Il semble désormais bien loin, le temps de la « révolution de jasmin » qui aura enchanté, bien peu de temps, la coterie médiatique. En Tunisie, fini les aspirations de démocratie, de liberté et de benoîte fin du joug de Ben Ali. Dans le concert de toutes ces révolutions arabes, elle aussi n’aura accouché que d’un regrettable requinquage islamique.
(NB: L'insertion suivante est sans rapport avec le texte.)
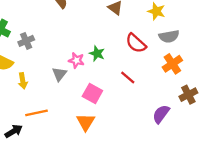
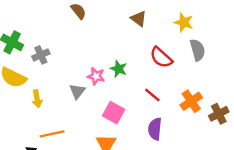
gray semicircle: (169, 36) -> (198, 50), turned -96
orange cross: (172, 64) -> (191, 101), moved
purple semicircle: (161, 114) -> (155, 129), moved, turned -30

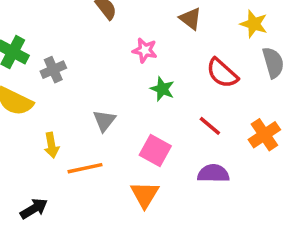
pink star: (96, 76) -> (145, 50), moved
yellow arrow: (37, 99) -> (52, 145), moved
purple semicircle: (155, 129) -> (213, 173), turned 85
orange line: (52, 134) -> (85, 168), moved

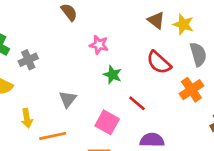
brown triangle: (190, 19) -> (156, 20), moved
red line: (210, 126) -> (137, 103), moved
orange cross: (264, 135) -> (191, 90), moved

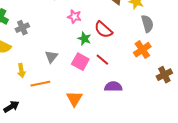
red semicircle: (159, 62) -> (103, 30), moved
pink square: (107, 122) -> (80, 62), moved

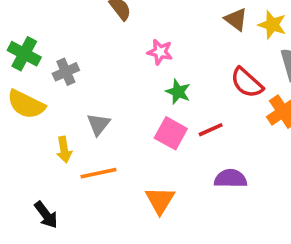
red semicircle: (103, 30) -> (247, 83), moved
gray triangle: (51, 57) -> (98, 124), moved
red line: (102, 60) -> (211, 130), turned -64
black arrow: (11, 107) -> (46, 215), turned 84

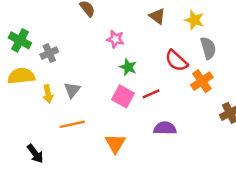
brown triangle: (236, 19) -> (157, 16), moved
yellow semicircle: (26, 104) -> (21, 76), turned 148
yellow arrow: (64, 150) -> (48, 94), moved

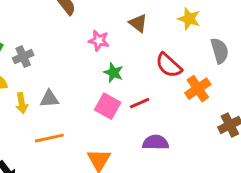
brown triangle: (157, 16) -> (138, 23), moved
gray semicircle: (208, 48) -> (220, 51), moved
gray triangle: (72, 90) -> (49, 99), turned 48

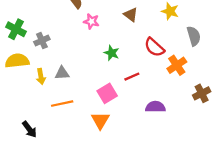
pink star: (99, 41) -> (91, 21), moved
pink square: (108, 106) -> (107, 93), moved, turned 30
purple semicircle: (156, 142) -> (155, 107), moved

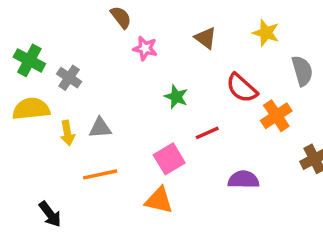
gray cross: (42, 41) -> (69, 78), turned -32
orange triangle: (100, 120) -> (159, 200), turned -48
Le pays renoue, ainsi, avec les attentats en 2015 (notamment au musée du Bardo – 24 morts – et à Sousse – 39 morts), avec les partis islamistes (montée en puissance d’Ennahdha), avec les mœurs religieuses suspectes (comme ce mariage forcée d’une mineure de 13 ans enceinte suite au viol d’un proche) et avec la radicalisation au point de devenir, pour l’État islamique, le principal vivier de combattants du Maghreb. Modestement estimés à plus de 5.000 hommes (selon l’ONU), le triste retour à la réalité s’amplifie avec la perspective de leur retour au pays, faisant craindre le pire à ce pays qui désespère de se remettre debout.
D’un côté, le Syndicat national des forces de sécurité intérieure avoue craindre une « somalisation de la Tunisie ». De l’autre, on redoute de reproduire le cas algérien, suite aux retours de ses combattants afghans qui s’étaient réorganisés (avec la création du GIA) et avaient inauguré, par la suite, une décennie de terrorisme (dont le massacre des moines de Tibhirine). Parallèle plus que compréhensible, car on peut difficilement imaginer un retour de repentis, après des mois au front et un entraînement des plus adaptés.
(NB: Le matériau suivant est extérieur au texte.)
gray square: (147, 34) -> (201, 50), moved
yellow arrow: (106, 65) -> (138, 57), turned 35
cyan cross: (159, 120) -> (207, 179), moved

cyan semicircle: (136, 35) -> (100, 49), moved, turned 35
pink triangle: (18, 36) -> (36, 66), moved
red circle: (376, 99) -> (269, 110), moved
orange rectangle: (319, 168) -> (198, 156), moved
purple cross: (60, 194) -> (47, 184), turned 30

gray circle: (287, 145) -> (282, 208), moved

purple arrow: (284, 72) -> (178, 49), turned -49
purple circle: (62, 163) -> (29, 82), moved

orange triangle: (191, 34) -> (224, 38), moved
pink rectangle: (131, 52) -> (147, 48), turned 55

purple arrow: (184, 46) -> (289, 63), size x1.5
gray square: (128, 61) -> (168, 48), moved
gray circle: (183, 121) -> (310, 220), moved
Anis Amri, auteur tunisien de l’attentat de Berlin sur un marché de Noël le 19 décembre dernier, donne le ton et ravive l’inquiétude, et donne au débat une nouvelle ampleur. De quoi faire paniquer le pouvoir politique et, en filigrane, les acteurs économiques. Tout ceci est fort embarrassant et vient nuire, un peu plus, à l’image du pays. Si de nouveaux attentats étaient perpétrés, il serait dans l’incapacité complète de se relever pour un long moment.
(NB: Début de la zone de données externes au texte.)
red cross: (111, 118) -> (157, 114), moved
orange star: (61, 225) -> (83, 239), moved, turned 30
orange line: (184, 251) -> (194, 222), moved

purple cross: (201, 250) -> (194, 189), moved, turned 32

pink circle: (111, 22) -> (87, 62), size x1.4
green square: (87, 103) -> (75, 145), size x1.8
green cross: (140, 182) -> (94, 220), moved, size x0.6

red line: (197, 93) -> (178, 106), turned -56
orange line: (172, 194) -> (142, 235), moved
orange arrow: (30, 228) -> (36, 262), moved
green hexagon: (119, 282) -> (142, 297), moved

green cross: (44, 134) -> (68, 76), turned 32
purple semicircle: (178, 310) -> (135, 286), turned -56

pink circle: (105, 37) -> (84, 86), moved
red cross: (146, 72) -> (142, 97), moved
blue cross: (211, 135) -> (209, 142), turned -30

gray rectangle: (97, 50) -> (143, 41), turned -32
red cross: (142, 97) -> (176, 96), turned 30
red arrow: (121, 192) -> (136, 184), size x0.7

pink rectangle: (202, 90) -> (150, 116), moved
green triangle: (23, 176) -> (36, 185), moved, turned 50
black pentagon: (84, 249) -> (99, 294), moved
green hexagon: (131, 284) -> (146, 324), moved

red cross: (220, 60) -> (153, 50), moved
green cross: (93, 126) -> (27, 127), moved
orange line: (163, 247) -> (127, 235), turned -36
De leur côté, les politiques font leur boulot : relativiser les inquiétudes et faire de la communication. Mardi dernier, l’ancien ministre du Commerce Mohsen Hassan parlait encore d’« exagération ».
L’enjeu est de taille : à défaut de préserver la sécurité, il faut préserver l’image du pays, pour éviter que la venue des uns ne fasse fuir les autres. Les touristes, déjà bien refroidis par ces cinq dernières années, hésiteront encore davantage. C’est pourtant le tourisme seul qui peut encore relever quelque chose, en supposant qu’il ne soit pas déjà trop tard. Mais le récent attentat d’Istanbul (en Turquie) dans une boîte de nuit par un papa Noël (39 morts) devrait achever de ruiner leurs efforts. Si l’armée de djihadistes décide de rentrer au bercail, ce n’est pas pour regarder les portes de prison leur sourire (à moins d’y recruter un peu plus, ce qui marche chez nous fonctionnant aussi très bien chez eux).
Des jeunes qui partent en Syrie. Des djihadistes qui reviennent. Des recrues dans les prisons. Des politiques qui relativisent. De la communication, beaucoup. Des attentats. Le tourisme qui flanche. Tout ceci sans faire de vague, en ayant toute la peine du monde à sécuriser le pays. Toute ressemblance avec une situation connue serait fortuite.
Au moins, l’État tunisien interpellant ses concitoyens belliqueux de retour sur leur sol ne se verra pas accusé de racisme et de discrimination. C’est toujours ça de pris.